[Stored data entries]
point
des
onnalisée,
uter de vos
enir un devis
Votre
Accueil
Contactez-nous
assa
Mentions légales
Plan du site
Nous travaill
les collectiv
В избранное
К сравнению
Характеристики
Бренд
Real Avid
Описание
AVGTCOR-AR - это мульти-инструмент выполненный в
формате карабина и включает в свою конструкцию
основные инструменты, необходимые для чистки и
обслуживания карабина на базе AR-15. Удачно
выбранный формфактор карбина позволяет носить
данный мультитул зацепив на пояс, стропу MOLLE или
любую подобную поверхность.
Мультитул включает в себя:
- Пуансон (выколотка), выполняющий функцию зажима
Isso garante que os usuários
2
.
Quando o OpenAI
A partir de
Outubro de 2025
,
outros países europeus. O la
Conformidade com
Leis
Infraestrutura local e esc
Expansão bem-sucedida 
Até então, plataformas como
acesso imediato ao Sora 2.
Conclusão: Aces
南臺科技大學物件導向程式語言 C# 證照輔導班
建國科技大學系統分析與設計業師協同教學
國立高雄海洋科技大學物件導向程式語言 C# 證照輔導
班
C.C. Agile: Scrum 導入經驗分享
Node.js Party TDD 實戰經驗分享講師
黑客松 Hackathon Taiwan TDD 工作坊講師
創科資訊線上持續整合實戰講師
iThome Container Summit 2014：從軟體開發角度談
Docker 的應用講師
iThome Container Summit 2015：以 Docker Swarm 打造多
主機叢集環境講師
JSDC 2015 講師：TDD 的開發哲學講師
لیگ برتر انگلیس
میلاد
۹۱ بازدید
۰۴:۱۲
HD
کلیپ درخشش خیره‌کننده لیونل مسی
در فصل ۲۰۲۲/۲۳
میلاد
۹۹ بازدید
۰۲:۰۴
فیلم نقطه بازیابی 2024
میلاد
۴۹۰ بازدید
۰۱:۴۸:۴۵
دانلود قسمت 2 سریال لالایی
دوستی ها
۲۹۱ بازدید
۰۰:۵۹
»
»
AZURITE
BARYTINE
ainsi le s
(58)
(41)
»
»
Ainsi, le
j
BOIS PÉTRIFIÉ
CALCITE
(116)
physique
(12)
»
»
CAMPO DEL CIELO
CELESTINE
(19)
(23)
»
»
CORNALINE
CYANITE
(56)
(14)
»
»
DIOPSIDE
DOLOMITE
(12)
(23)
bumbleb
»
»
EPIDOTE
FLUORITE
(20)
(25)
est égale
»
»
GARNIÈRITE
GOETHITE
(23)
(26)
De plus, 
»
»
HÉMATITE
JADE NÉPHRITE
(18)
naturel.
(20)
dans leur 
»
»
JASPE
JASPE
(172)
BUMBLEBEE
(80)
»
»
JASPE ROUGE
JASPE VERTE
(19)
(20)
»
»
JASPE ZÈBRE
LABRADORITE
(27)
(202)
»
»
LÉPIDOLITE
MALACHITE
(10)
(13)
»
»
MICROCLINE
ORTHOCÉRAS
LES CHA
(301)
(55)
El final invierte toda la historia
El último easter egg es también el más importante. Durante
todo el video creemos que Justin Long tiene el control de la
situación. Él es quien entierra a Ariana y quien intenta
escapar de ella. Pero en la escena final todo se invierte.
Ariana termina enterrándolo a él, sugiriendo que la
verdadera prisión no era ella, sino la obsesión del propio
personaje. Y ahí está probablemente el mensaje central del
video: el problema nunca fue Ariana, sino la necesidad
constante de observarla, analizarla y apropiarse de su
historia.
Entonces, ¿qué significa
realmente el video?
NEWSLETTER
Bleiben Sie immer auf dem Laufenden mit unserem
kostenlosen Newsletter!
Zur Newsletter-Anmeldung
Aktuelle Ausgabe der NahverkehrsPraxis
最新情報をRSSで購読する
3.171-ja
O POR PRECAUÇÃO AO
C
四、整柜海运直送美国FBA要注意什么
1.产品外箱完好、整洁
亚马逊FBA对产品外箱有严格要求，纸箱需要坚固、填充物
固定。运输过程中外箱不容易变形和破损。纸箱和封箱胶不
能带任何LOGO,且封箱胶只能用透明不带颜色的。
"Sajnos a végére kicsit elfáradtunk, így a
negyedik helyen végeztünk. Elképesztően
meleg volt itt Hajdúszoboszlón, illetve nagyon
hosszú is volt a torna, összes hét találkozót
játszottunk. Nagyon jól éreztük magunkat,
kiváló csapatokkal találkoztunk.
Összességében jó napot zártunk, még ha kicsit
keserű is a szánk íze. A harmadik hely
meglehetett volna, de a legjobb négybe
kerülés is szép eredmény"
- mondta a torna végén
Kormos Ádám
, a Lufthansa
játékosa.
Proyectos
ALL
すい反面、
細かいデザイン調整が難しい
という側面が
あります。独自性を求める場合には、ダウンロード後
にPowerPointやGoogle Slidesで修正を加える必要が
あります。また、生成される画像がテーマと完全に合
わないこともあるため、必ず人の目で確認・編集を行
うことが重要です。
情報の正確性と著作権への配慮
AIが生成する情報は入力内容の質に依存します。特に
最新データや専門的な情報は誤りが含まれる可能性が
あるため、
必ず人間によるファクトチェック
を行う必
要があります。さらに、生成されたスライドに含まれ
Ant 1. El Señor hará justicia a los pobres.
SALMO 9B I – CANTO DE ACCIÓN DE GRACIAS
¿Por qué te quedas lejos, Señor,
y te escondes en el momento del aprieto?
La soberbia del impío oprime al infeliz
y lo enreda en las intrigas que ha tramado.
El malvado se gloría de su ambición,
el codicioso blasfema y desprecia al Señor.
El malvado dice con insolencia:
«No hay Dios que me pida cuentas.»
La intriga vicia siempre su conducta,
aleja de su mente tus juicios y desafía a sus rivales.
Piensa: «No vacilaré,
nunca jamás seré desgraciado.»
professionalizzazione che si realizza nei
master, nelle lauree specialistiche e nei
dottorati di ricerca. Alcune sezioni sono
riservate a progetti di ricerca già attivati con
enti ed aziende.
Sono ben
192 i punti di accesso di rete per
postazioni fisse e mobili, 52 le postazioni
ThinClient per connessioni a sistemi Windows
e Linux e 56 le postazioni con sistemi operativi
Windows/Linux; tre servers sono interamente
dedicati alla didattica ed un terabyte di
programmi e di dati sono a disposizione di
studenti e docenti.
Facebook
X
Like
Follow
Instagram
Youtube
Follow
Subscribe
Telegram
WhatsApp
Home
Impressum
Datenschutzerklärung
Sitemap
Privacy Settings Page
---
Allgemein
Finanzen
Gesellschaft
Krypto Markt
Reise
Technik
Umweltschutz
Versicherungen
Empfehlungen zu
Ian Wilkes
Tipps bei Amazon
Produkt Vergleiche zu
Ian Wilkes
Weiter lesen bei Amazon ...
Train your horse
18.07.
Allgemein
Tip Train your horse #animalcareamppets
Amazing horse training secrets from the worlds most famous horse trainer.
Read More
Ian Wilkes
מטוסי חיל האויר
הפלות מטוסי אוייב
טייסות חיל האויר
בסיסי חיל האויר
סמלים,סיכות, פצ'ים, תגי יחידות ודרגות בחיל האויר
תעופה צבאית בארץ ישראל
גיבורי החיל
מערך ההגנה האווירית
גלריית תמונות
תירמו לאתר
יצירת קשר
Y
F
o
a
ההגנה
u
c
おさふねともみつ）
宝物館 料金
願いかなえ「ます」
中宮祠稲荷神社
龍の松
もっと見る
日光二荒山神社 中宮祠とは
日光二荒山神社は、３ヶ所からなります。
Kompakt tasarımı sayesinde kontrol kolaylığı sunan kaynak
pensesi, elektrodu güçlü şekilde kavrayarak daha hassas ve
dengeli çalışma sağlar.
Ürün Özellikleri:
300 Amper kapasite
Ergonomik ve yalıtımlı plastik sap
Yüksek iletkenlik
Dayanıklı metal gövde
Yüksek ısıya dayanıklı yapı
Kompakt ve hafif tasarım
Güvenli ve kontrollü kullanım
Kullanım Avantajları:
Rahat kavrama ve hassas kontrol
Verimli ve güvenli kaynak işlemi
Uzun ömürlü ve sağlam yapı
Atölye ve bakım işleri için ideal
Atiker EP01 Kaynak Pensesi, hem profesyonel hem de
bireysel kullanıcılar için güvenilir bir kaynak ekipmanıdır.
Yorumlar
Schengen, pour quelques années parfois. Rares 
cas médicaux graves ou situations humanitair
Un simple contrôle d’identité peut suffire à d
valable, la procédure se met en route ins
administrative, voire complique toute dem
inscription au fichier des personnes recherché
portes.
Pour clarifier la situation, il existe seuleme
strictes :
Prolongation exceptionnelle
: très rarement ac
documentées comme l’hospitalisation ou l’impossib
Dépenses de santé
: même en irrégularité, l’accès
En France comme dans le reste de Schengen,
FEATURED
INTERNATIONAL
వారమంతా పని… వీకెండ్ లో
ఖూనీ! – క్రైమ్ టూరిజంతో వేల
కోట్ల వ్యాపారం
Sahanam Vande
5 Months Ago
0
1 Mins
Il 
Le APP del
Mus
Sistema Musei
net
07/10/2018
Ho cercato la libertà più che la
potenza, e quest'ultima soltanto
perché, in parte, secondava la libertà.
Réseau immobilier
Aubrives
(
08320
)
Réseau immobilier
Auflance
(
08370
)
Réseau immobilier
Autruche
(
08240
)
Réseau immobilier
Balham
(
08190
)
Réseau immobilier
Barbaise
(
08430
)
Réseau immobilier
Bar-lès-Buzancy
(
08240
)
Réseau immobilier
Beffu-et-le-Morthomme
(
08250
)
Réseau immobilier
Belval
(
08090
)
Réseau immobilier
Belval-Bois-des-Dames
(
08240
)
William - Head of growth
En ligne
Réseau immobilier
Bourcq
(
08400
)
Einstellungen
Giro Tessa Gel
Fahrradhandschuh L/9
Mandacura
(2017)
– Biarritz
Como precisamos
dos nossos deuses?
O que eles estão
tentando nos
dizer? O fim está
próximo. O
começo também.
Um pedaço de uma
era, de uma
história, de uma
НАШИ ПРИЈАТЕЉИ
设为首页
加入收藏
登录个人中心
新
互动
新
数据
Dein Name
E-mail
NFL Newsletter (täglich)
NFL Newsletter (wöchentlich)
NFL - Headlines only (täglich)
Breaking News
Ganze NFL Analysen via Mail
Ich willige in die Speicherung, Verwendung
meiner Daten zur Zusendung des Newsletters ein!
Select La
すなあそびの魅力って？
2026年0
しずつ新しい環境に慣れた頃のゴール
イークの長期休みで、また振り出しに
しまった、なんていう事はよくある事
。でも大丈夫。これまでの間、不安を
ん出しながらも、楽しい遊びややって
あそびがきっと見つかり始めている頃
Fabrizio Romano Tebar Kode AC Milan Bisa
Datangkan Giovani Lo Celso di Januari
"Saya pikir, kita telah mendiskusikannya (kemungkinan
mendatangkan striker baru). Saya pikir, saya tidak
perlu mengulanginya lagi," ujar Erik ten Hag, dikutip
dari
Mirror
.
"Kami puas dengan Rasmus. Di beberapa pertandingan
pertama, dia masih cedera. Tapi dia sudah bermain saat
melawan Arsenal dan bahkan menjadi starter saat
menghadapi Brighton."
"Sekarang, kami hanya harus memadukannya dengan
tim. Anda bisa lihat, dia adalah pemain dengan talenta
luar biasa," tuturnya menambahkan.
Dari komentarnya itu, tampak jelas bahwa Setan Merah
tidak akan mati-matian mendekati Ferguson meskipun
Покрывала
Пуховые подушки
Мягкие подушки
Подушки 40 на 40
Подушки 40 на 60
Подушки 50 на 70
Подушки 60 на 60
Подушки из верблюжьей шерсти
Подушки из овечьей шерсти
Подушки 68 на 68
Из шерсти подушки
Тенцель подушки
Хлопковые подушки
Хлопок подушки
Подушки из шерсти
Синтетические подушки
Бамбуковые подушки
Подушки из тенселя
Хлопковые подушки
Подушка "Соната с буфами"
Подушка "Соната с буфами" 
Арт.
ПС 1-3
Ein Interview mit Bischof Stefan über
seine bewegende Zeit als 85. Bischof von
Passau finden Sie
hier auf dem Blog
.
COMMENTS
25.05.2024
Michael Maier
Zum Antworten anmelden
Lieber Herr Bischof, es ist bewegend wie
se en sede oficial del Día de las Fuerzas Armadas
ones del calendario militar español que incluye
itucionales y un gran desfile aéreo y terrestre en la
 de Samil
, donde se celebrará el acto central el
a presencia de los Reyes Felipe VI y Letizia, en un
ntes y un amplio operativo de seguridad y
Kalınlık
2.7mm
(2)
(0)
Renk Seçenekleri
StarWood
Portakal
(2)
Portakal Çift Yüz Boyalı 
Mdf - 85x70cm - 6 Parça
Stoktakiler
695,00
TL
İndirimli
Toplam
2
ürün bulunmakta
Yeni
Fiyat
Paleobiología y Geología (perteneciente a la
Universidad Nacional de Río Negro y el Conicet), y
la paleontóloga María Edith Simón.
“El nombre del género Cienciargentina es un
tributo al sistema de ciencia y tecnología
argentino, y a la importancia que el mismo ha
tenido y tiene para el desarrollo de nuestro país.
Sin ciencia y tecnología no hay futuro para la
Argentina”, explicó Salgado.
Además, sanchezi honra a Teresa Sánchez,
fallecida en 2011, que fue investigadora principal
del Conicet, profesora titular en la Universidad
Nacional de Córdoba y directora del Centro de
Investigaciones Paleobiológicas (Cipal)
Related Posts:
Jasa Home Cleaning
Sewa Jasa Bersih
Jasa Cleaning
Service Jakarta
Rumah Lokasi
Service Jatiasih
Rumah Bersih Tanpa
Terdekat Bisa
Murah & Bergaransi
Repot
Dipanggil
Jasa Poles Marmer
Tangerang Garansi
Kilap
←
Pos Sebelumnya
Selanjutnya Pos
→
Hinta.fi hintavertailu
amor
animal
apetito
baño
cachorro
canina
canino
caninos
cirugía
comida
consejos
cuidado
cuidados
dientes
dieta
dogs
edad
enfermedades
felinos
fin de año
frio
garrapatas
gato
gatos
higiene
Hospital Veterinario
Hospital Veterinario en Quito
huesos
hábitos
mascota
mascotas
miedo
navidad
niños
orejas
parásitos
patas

Instructions for the task: Your answer must be the lines from the first line of the entries above through the line that contains "JASPE VERTE", written out exactly.

Solution below:
point
des
onnalisée,
uter de vos
enir un devis
Votre
Accueil
Contactez-nous
assa
Mentions légales
Plan du site
Nous travaill
les collectiv
В избранное
К сравнению
Характеристики
Бренд
Real Avid
Описание
AVGTCOR-AR - это мульти-инструмент выполненный в
формате карабина и включает в свою конструкцию
основные инструменты, необходимые для чистки и
обслуживания карабина на базе AR-15. Удачно
выбранный формфактор карбина позволяет носить
данный мультитул зацепив на пояс, стропу MOLLE или
любую подобную поверхность.
Мультитул включает в себя:
- Пуансон (выколотка), выполняющий функцию зажима
Isso garante que os usuários
2
.
Quando o OpenAI
A partir de
Outubro de 2025
,
outros países europeus. O la
Conformidade com
Leis
Infraestrutura local e esc
Expansão bem-sucedida 
Até então, plataformas como
acesso imediato ao Sora 2.
Conclusão: Aces
南臺科技大學物件導向程式語言 C# 證照輔導班
建國科技大學系統分析與設計業師協同教學
國立高雄海洋科技大學物件導向程式語言 C# 證照輔導
班
C.C. Agile: Scrum 導入經驗分享
Node.js Party TDD 實戰經驗分享講師
黑客松 Hackathon Taiwan TDD 工作坊講師
創科資訊線上持續整合實戰講師
iThome Container Summit 2014：從軟體開發角度談
Docker 的應用講師
iThome Container Summit 2015：以 Docker Swarm 打造多
主機叢集環境講師
JSDC 2015 講師：TDD 的開發哲學講師
لیگ برتر انگلیس
میلاد
۹۱ بازدید
۰۴:۱۲
HD
کلیپ درخشش خیره‌کننده لیونل مسی
در فصل ۲۰۲۲/۲۳
میلاد
۹۹ بازدید
۰۲:۰۴
فیلم نقطه بازیابی 2024
میلاد
۴۹۰ بازدید
۰۱:۴۸:۴۵
دانلود قسمت 2 سریال لالایی
دوستی ها
۲۹۱ بازدید
۰۰:۵۹
»
»
AZURITE
BARYTINE
ainsi le s
(58)
(41)
»
»
Ainsi, le
j
BOIS PÉTRIFIÉ
CALCITE
(116)
physique
(12)
»
»
CAMPO DEL CIELO
CELESTINE
(19)
(23)
»
»
CORNALINE
CYANITE
(56)
(14)
»
»
DIOPSIDE
DOLOMITE
(12)
(23)
bumbleb
»
»
EPIDOTE
FLUORITE
(20)
(25)
est égale
»
»
GARNIÈRITE
GOETHITE
(23)
(26)
De plus, 
»
»
HÉMATITE
JADE NÉPHRITE
(18)
naturel.
(20)
dans leur 
»
»
JASPE
JASPE
(172)
BUMBLEBEE
(80)
»
»
JASPE ROUGE
JASPE VERTE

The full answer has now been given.